Exercise
Which lines of the listing below contain the word "nach"? Return them.
*** Opening Materials provided ***
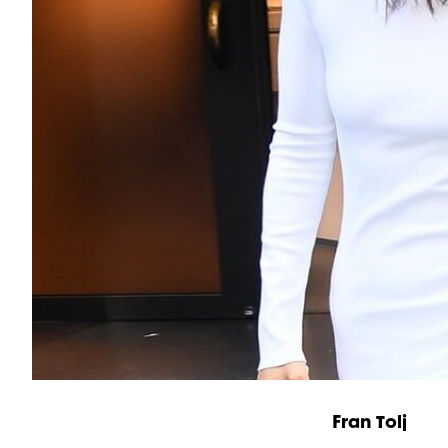
Fran Tolj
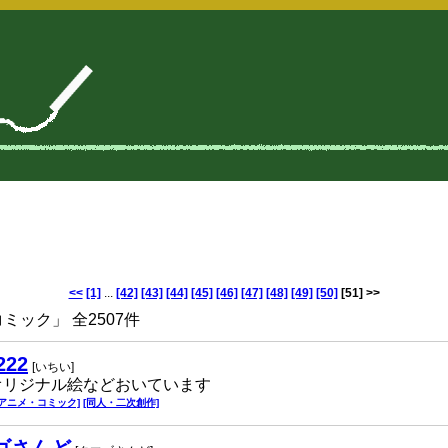
<<
[1]
...
[42]
[43]
[44]
[45]
[46]
[47]
[48]
[49]
[50]
[51]
>>
ック」 全2507件
222
[いちい]
オリジナル絵などおいています
[アニメ・コミック]
[同人・二次創作]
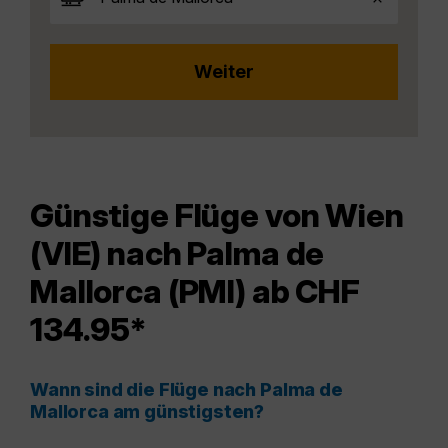
Günstige Flüge von Wien
(VIE) nach Palma de
Mallorca (PMI) ab CHF
134.95*
Wann sind die Flüge nach Palma de
Mallorca am günstigsten?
*** Closing Materials provided ***
Output
(VIE) nach Palma de
Wann sind die Flüge nach Palma de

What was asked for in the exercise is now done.